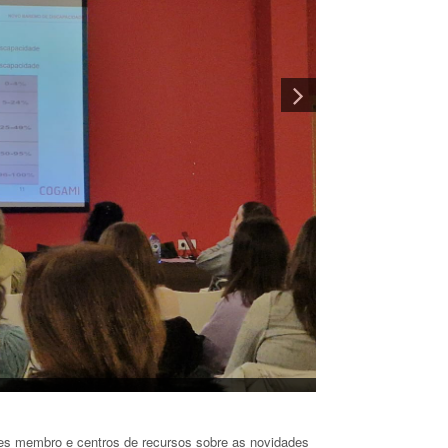
des membro e centros de recursos sobre as novidades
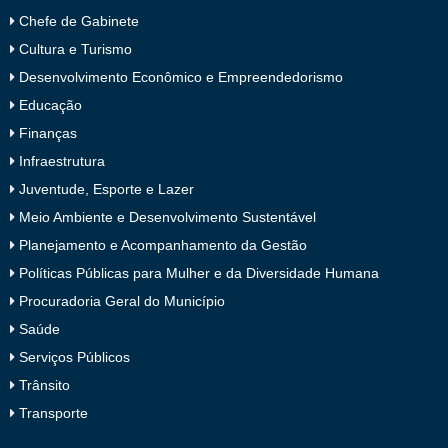
Chefe de Gabinete
Cultura e Turismo
Desenvolvimento Econômico e Empreendedorismo
Educação
Finanças
Infraestrutura
Juventude, Esporte e Lazer
Meio Ambiente e Desenvolvimento Sustentável
Planejamento e Acompanhamento da Gestão
Políticas Públicas para Mulher e da Diversidade Humana
Procuradoria Geral do Município
Saúde
Serviços Públicos
Trânsito
Transporte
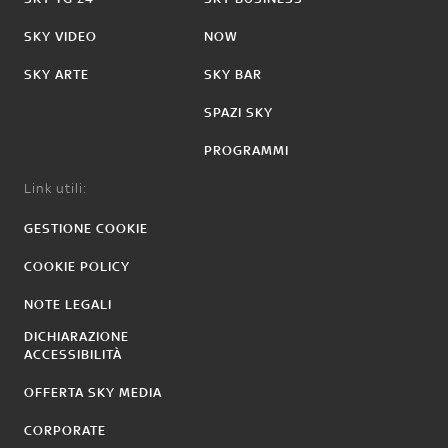
SKY VIDEO
NOW
SKY ARTE
SKY BAR
SPAZI SKY
PROGRAMMI
Link utili:
GESTIONE COOKIE
COOKIE POLICY
NOTE LEGALI
DICHIARAZIONE
ACCESSIBILITÀ
OFFERTA SKY MEDIA
CORPORATE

^^^^^^^^^^^^^^^^

→ YOUR OBJECTIVE: Reproduce only the lines between the line with "Cultura e Turismo" and the final line of the records, both included, so that the copy matches them exactly and contains no pictures.

→ ANSWER TO THIS EXERCISE:
Cultura e Turismo
Desenvolvimento Econômico e Empreendedorismo
Educação
Finanças
Infraestrutura
Juventude, Esporte e Lazer
Meio Ambiente e Desenvolvimento Sustentável
Planejamento e Acompanhamento da Gestão
Políticas Públicas para Mulher e da Diversidade Humana
Procuradoria Geral do Município
Saúde
Serviços Públicos
Trânsito
Transporte
SKY VIDEO
NOW
SKY ARTE
SKY BAR
SPAZI SKY
PROGRAMMI
Link utili:
GESTIONE COOKIE
COOKIE POLICY
NOTE LEGALI
DICHIARAZIONE
ACCESSIBILITÀ
OFFERTA SKY MEDIA
CORPORATE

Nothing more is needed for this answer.